Fire crews started a controlled burn in the Los Padres National Forest in hopes of halting the massive blaze's spread through the ravaged hills of the central California coast.
Concow Fire Follow
Virginia Beaudry of Concow, Calif., points to the remains of her home on Monday. She plans to live in a trailer with her dog as she rebuilds after the wildfire that destroyed 50 homes in the area.Bill Husa / The Chico Enterprise-Record via AP
/ Source: The Associated Press

Fire crews started a controlled burn in the Los Padres National Forest in hopes of halting the massive blaze's spread through the ravaged hills of the central California coast.

A mandatory evacuation Tuesday morning emptied the cabins and summer homes that dot the heavily wooded ridges in anticipation of the burn, which is meant to clear away flammable brush between the wildfire and threatened buildings.

The lightning-sparked blaze has consumed 190 square miles of federal land and destroyed 27 homes along the storied Big Sur coast before spreading inland. The fire, which has burned for more than three weeks, is 61 percent contained, said Kathy Hilliker, spokeswoman for Monterey County Emergency Services.

About 20 houses were included in the new round of evacuations, but most of them are uninhabited summer cabins, said Ruby Urueta, spokeswoman with the Monterey County Emergency Operations Center.

"People will see smoke, but it'll be a controlled operation," said Urueta. About 200 homes already have been evacuated in the rural Cachagua community because of the fire danger.

About 2,010 separate blazes have burned statewide since a massive lightning storm struck on June 21, ravaging nearly 1,400 square miles, according to the U.S. Forest Service. The updated number of fires reflects more accurate information obtained as crews make progress on the ground.

'Turned a corner' for now
"Progress is really being made — we've really turned a corner," said Daniel Berlant, a spokesman for the California Department of Forestry and Fire Protection. "But we have to remember this is just July, and our biggest fires are historically in September and October. We really have to, as a state, not become complacent yet."

South of the Los Padres, where fires were followed by heavy rain and flooding, Gov. Arnold Schwarzenegger declared a state of emergency in Inyo County, the twelfth California county to receive that designation because of the current wildfire outbreak.

To help fund the firefighting effort, the Federal Emergency Management Agency and the Governor's Office of Emergency Services approved on Tuesday the release of $41.5 million public assistance money to the California fire agency.

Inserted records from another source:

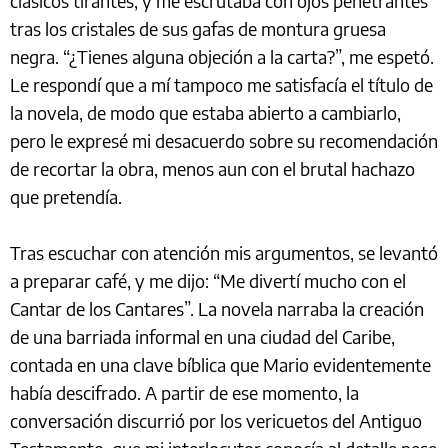
clásicos tirantes, y me escrutaba con ojos penetrantes
tras los cristales de sus gafas de montura gruesa
negra. “¿Tienes alguna objeción a la carta?”, me espetó.
Le respondí que a mí tampoco me satisfacía el título de
la novela, de modo que estaba abierto a cambiarlo,
pero le expresé mi desacuerdo sobre su recomendación
de recortar la obra, menos aun con el brutal hachazo
que pretendía.
Tras escuchar con atención mis argumentos, se levantó
a preparar café, y me dijo: “Me divertí mucho con el
Cantar de los Cantares”. La novela narraba la creación
de una barriada informal en una ciudad del Caribe,
contada en una clave bíblica que Mario evidentemente
había descifrado. A partir de ese momento, la
conversación discurrió por los vericuetos del Antiguo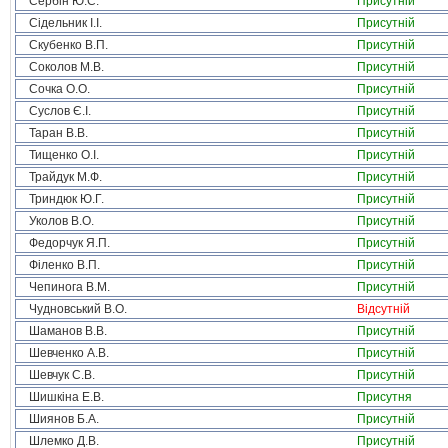
Сербін Ю.С.
Присутній
Сідельник І.І.
Присутній
Скубенко В.П.
Присутній
Соколов М.В.
Присутній
Сочка О.О.
Присутній
Суслов Є.І.
Присутній
Таран В.В.
Присутній
Тищенко О.І.
Присутній
Трайдук М.Ф.
Присутній
Триндюк Ю.Г.
Присутній
Уколов В.О.
Присутній
Федорчук Я.П.
Присутній
Філенко В.П.
Присутній
Чепинога В.М.
Присутній
Чудновський В.О.
Відсутній
Шаманов В.В.
Присутній
Шевченко А.В.
Присутній
Шевчук С.В.
Присутній
Шишкіна Е.В.
Присутня
Шиянов Б.А.
Присутній
Шлемко Д.В.
Присутній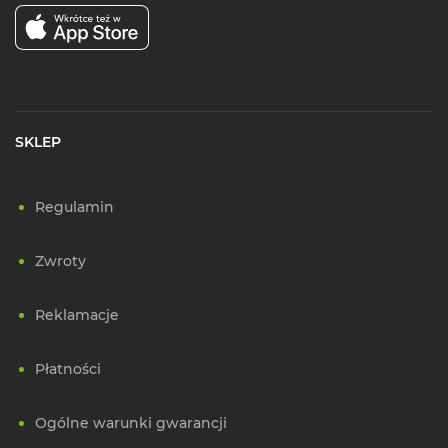
SKLEP
Regulamin
Zwroty
Reklamacje
Płatności
Ogólne warunki gwarancji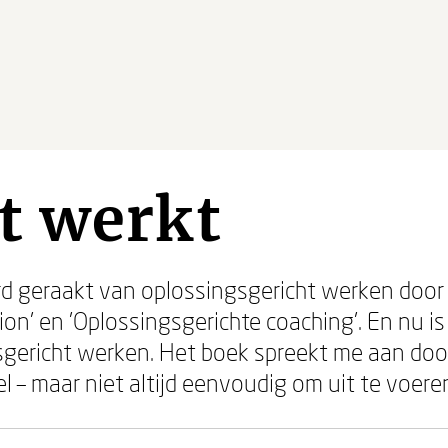
t werkt
rd geraakt van oplossingsgericht werken doo
on' en 'Oplossingsgerichte coaching'. En nu is
sgericht werken. Het boek spreekt me aan doo
el – maar niet altijd eenvoudig om uit te voere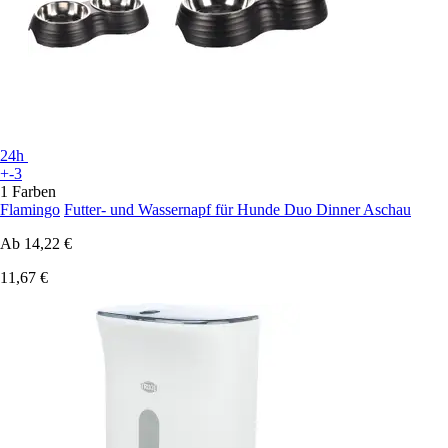
24h
+-3
1 Farben
Flamingo
Futter- und Wassernapf für Hunde Duo Dinner Aschau
Ab
14,22 €
11,67 €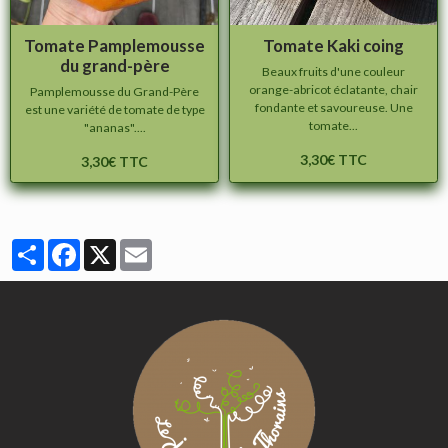
Tomate Pamplemousse
Tomate Kaki coing
du grand-père
Beaux fruits d'une couleur
orange-abricot éclatante, chair
Pamplemousse du Grand-Père
fondante et savoureuse. Une
est une variété de tomate de type
tomate...
"ananas"....
3,30€ TTC
3,30€ TTC
Partager
Facebook
X
Email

The funds will cover the cost of state firefighting overtime, equipment and materials as well expenses borne by local fire agencies.

Kelly Huston, spokesman for the Governor's Office of Emergency Services, said Monday that the wildfires since June 21 are "the largest single fire event in history for California."

The complex of fires in Butte County, north of the state capital, Sacramento, is 75 percent contained after consuming 84 square miles and destroying dozens of homes.

At least one person was found dead after the blaze swept through the rural community of Concow. After completing an autopsy, the county coroner said Tuesday that he likely won't be able to determine a cause of death because the body was so badly burned.

Progress against Wash. fires
Steady breezes and warm temperatures helped push a wildfire in south-central Washington state into more timber Tuesday, as firefighters elsewhere in that state gained ground on blazes that have been burning for days.

Improved mapping showed the fire near Mount Adams has burned about 11 square miles, or 7,160 acres, in the Gifford Pinchot National Forest and on the Yakama Indian Reservation. The fire about 7 miles northeast of Trout Lake was 5 percent contained Tuesday evening, fire information officer Kim Smolt said.